The efficiency depends on the doctor and the system. Having to move from the patient's bedside to the nursing station to enter orders and notes is extremely inefficient. It breaks the chain of thought, creates a back-up at the shared computer, and requires more time to go from room to station to room to station again and again.
I've found that my electronic record hasn't saved me any time. It's faster for writing my notes and answering phone messages, but it's slower when it comes to letting me review and respond to labs and test results. It's hard to get any quicker than the old paper system. The labs, x-ray results, and daily letters from consultants would arrive on my desk in a folder. I would glance through them, sign off on all the normals, and put aside all the abnormals to have their charts pulled. It meant more time for my staff in pulling the charts, but I could do my part in a matter of minutes. Now, the staff scans the results into the patient record as they arrive. It takes longer to click and open the lab in the computer's "To Do List," read it, and sign off on it, than it does to eyeball a piece of paper and scribble my initials on it. It also takes longer to go through the various screens to review prior labs and notes when a result is abnormal than it did with the paper chart.

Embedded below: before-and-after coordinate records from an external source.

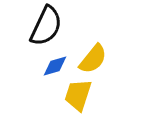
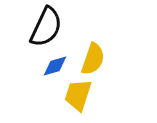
black semicircle: moved 1 px down
yellow semicircle: rotated 20 degrees counterclockwise
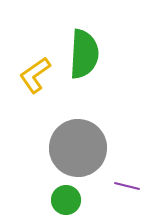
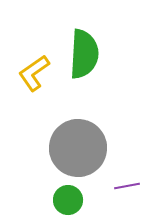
yellow L-shape: moved 1 px left, 2 px up
purple line: rotated 25 degrees counterclockwise
green circle: moved 2 px right
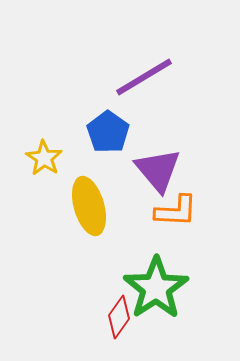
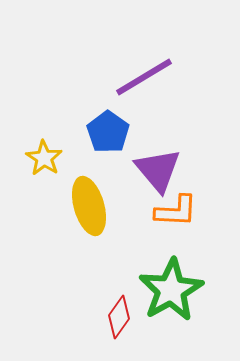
green star: moved 15 px right, 2 px down; rotated 4 degrees clockwise
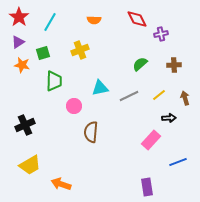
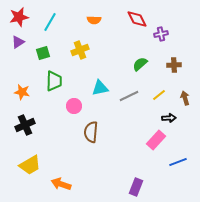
red star: rotated 24 degrees clockwise
orange star: moved 27 px down
pink rectangle: moved 5 px right
purple rectangle: moved 11 px left; rotated 30 degrees clockwise
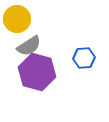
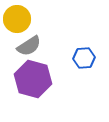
purple hexagon: moved 4 px left, 7 px down
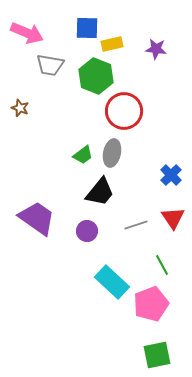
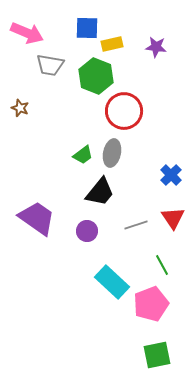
purple star: moved 2 px up
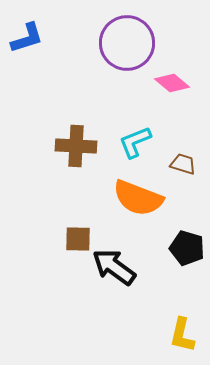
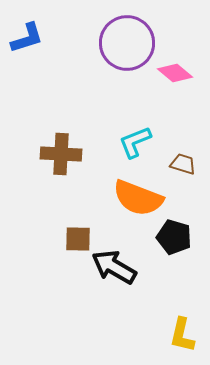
pink diamond: moved 3 px right, 10 px up
brown cross: moved 15 px left, 8 px down
black pentagon: moved 13 px left, 11 px up
black arrow: rotated 6 degrees counterclockwise
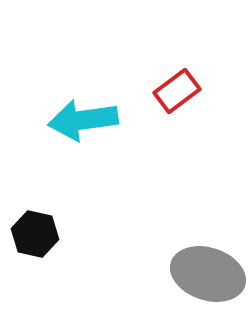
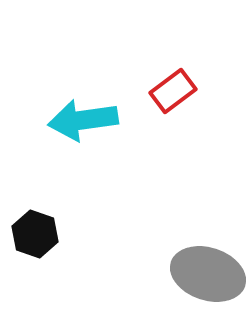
red rectangle: moved 4 px left
black hexagon: rotated 6 degrees clockwise
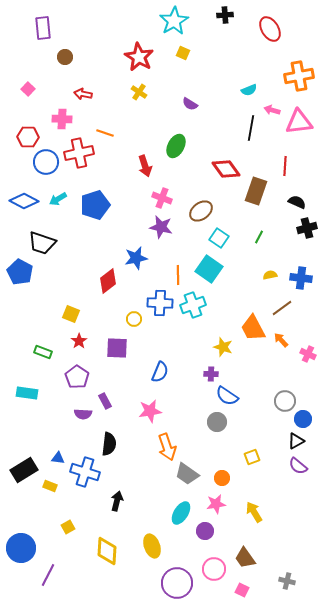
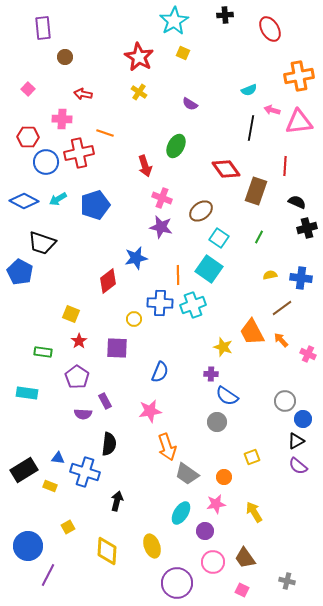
orange trapezoid at (253, 328): moved 1 px left, 4 px down
green rectangle at (43, 352): rotated 12 degrees counterclockwise
orange circle at (222, 478): moved 2 px right, 1 px up
blue circle at (21, 548): moved 7 px right, 2 px up
pink circle at (214, 569): moved 1 px left, 7 px up
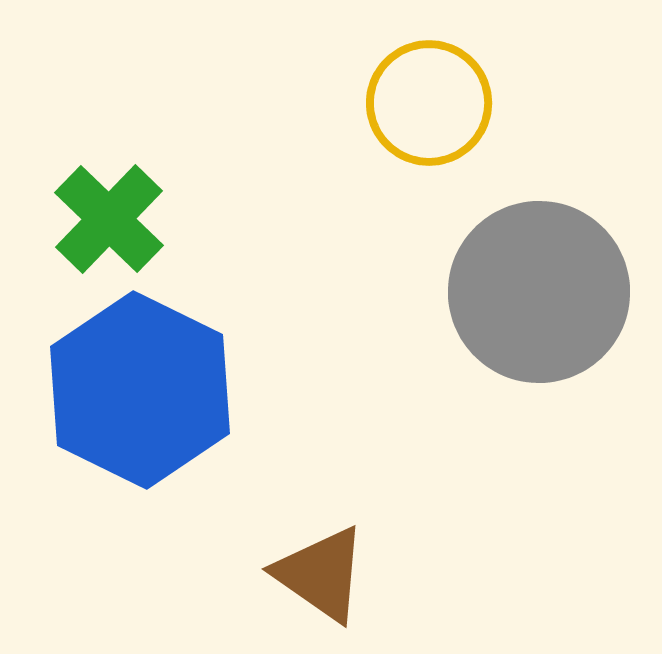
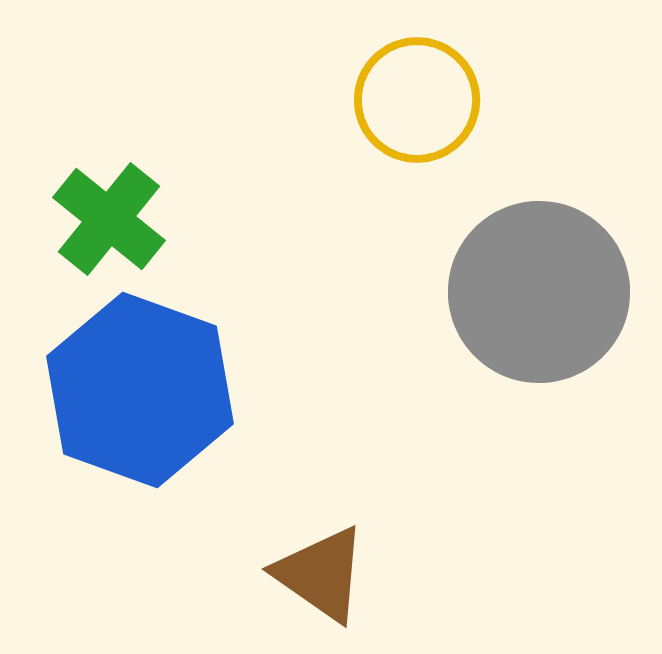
yellow circle: moved 12 px left, 3 px up
green cross: rotated 5 degrees counterclockwise
blue hexagon: rotated 6 degrees counterclockwise
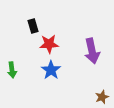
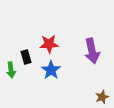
black rectangle: moved 7 px left, 31 px down
green arrow: moved 1 px left
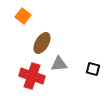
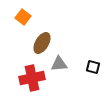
orange square: moved 1 px down
black square: moved 2 px up
red cross: moved 2 px down; rotated 30 degrees counterclockwise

In the long-run, it's a trade-off I find acceptable. I probably end up spending the same amount of time with paperwork (although now it's pixel work), but the computerized system does have the added advantage of getting the information filed in the charts in a timely fashion. (With the paper method, those normal labs and letters would sit in a "to be filed" pile for weeks until I nagged the staff to file them.)
The Big Plan: Meet the man whose job it is to nationalize healthcare records. Good luck with that. The article leaves the impression that doctors and hospitals are going to have make the large payout to invest in the computers and software, but all of the monetary rewards will be reaped by insurance companies, Medicare/Medicaid (i.e. the government) and corporate America. (Also see this graphic.)
Much of the promise of computerized records is being over-hyped. Yes, it's a more efficient method of storing and retrieving information. And yes, it's a method of reducing errors, although it also introduces new system-specific errors. The government's paramount goal in pushing a nationally-connected healthcare record is to be able to monitor and prescribe what kind of treatment everyone gets. You might be 85 years old and not want a mammogram, but too bad. The system will make sure you are harassed until you get one.
Something like this happens already with insurance companies that have "disease management" programs. One of my patients was enrolled in one for diabetes, but along the way he developed liver failure from cirrhosis. He was so malnourished from his liver disease that he no longer needed his diabetic medications and it was a total waste of time and money to order his diabetic labs. But, once a diabetic, always a diabetic, and I couldn't get him disenrolled. They kept bugging me and bugging me for his labs until I just did them. And every time I filled out their forms, I would write on the bottom - "patient severely malnourished from end-stage liver disease." It didn't matter. They didn't care about the patient. They just cared that their parameters didn't set empty in their database.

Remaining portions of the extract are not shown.